● WHAT YOU WILL DO: If a record holds a picture, drop the picture and return the rest of the record word for word.

━━ ENTRIES SHOWN ━━

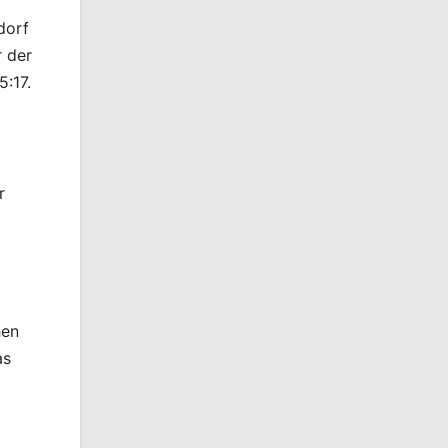
dorf
r der
:17.
r
hen
as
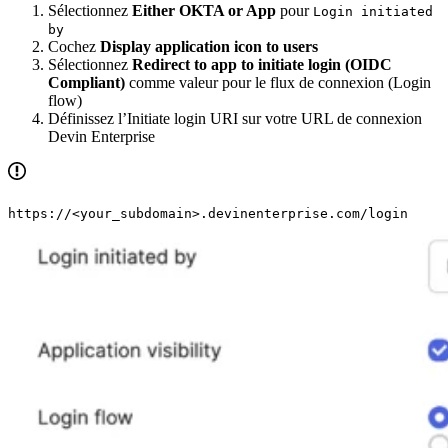
Sélectionnez
Either OKTA or App
pour
Login initiated
by
Cochez
Display application icon to users
Sélectionnez
Redirect to app to initiate login (OIDC
Compliant)
comme valeur pour le flux de connexion (Login
flow)
Définissez l’Initiate login URI sur votre URL de connexion
Devin Enterprise
https://<your_subdomain>.devinenterprise.com/login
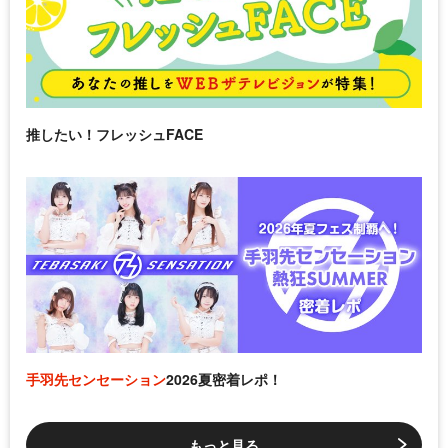
推したい！フレッシュFACE
手羽先センセーション
2026夏密着レポ！
もっと見る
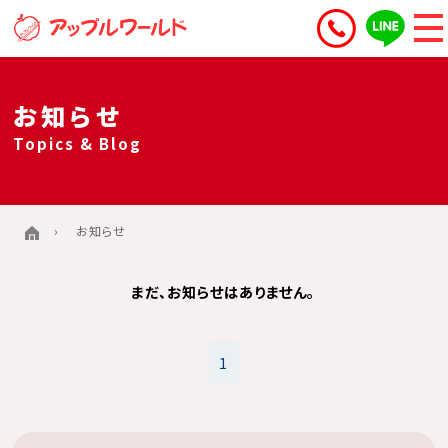
お知らせ
Topics & Blog
お知らせ
まだ、お知らせはありません。
1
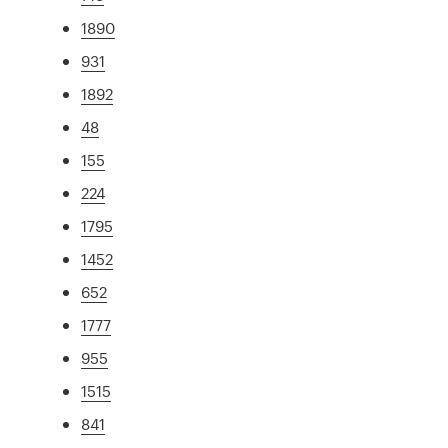
1890
931
1892
48
155
224
1795
1452
652
1777
955
1515
841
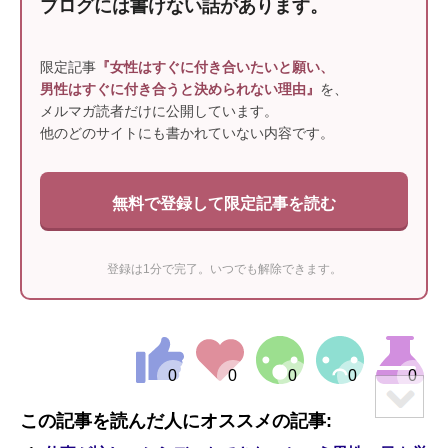
ブログには書けない話があります。
限定記事
『女性はすぐに付き合いたいと願い、
男性はすぐに付き合うと決められない理由』
を、
メルマガ読者だけに公開しています。
他のどのサイトにも書かれていない内容です。
無料で登録して限定記事を読む
登録は1分で完了。いつでも解除できます。
この記事を読んだ人にオススメの記事:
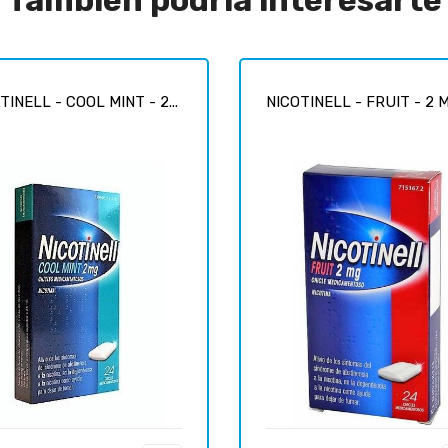
TINELL - COOL MINT - 2...
NICOTINELL - FRUIT - 2 MG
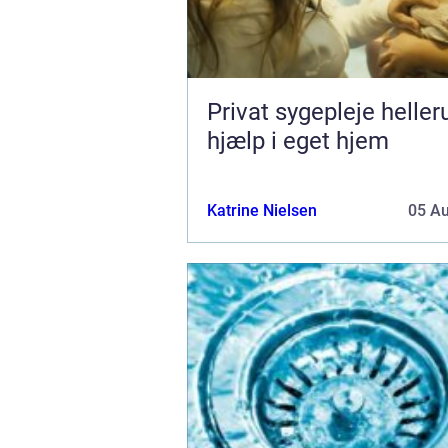
Privat sygepleje hellerup t
hjælp i eget hjem
Katrine Nielsen
05 A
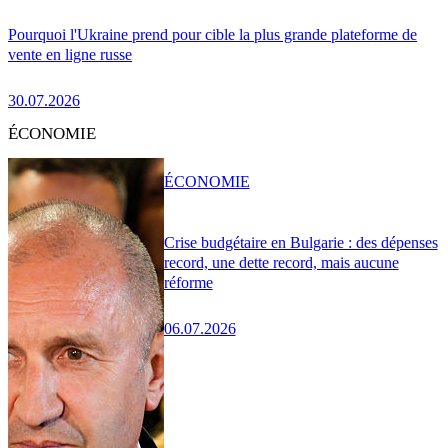
Pourquoi l'Ukraine prend pour cible la plus grande plateforme de
vente en ligne russe
30.07.2026
ÉCONOMIE
ÉCONOMIE
Crise budgétaire en Bulgarie : des dépenses
record, une dette record, mais aucune
réforme
06.07.2026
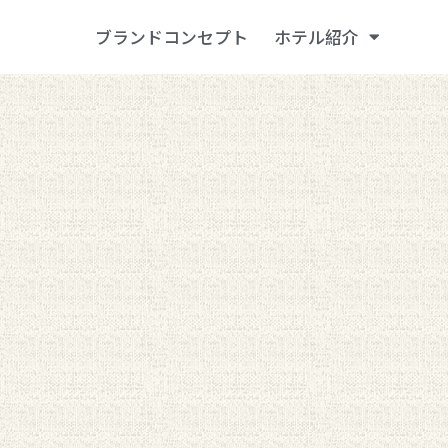
ブランドコンセプト
ホテル紹介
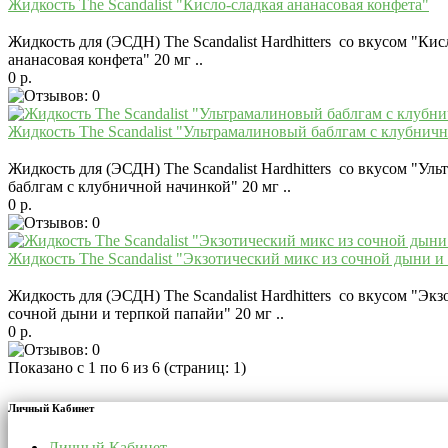
Жидкость The Scandalist "Кисло-сладкая ананасовая конфета"
Жидкость для (ЭСДН) The Scandalist Hardhitters со вкусом "Кис
ананасовая конфета" 20 мг ..
0 р.
Жидкость The Scandalist "Ультрамалиновый баблгам с клубнич
Жидкость для (ЭСДН) The Scandalist Hardhitters со вкусом "Ул
баблгам с клубничной начинкой" 20 мг ..
0 р.
Жидкость The Scandalist "Экзотический микс из сочной дыни и
Жидкость для (ЭСДН) The Scandalist Hardhitters со вкусом "Эк
сочной дыни и терпкой папайи" 20 мг ..
0 р.
Показано с 1 по 6 из 6 (страниц: 1)
Личный Кабинет
Личный Кабинет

━━━

● COMPLETED TASK:
dorf
r der
:17.
r
hen
as
Sélectionnez
Either OKTA or App
pour
Login initiated
by
Cochez
Display application icon to users
Sélectionnez
Redirect to app to initiate login (OIDC
Compliant)
comme valeur pour le flux de connexion (Login
flow)
Définissez l’Initiate login URI sur votre URL de connexion
Devin Enterprise
https://<your_subdomain>.devinenterprise.com/login
推したい！フレッシュFACE
手羽先センセーション
2026夏密着レポ！
もっと見る
お知らせ
Topics & Blog
お知らせ
まだ、お知らせはありません。
1
1890
931
1892
48
155
224
1795
1452
652
1777
955
1515
841
ブログには書けない話があります。
限定記事
『女性はすぐに付き合いたいと願い、
男性はすぐに付き合うと決められない理由』
を、
メルマガ読者だけに公開しています。
他のどのサイトにも書かれていない内容です。
無料で登録して限定記事を読む
登録は1分で完了。いつでも解除できます。
この記事を読んだ人にオススメの記事:
TINELL - COOL MINT - 2...
NICOTINELL - FRUIT - 2 MG
Privat sygepleje hellerup t
hjælp i eget hjem
Katrine Nielsen
05 A
Pourquoi l'Ukraine prend pour cible la plus grande plateforme de
vente en ligne russe
30.07.2026
ÉCONOMIE
ÉCONOMIE
Crise budgétaire en Bulgarie : des dépenses
record, une dette record, mais aucune
réforme
06.07.2026
ブランドコンセプト
ホテル紹介
Жидкость The Scandalist "Кисло-сладкая ананасовая конфета"
Жидкость для (ЭСДН) The Scandalist Hardhitters со вкусом "Кис
ананасовая конфета" 20 мг ..
0 р.
Жидкость The Scandalist "Ультрамалиновый баблгам с клубнич
Жидкость для (ЭСДН) The Scandalist Hardhitters со вкусом "Ул
баблгам с клубничной начинкой" 20 мг ..
0 р.
Жидкость The Scandalist "Экзотический микс из сочной дыни и
Жидкость для (ЭСДН) The Scandalist Hardhitters со вкусом "Эк
сочной дыни и терпкой папайи" 20 мг ..
0 р.
Показано с 1 по 6 из 6 (страниц: 1)
Личный Кабинет
Личный Кабинет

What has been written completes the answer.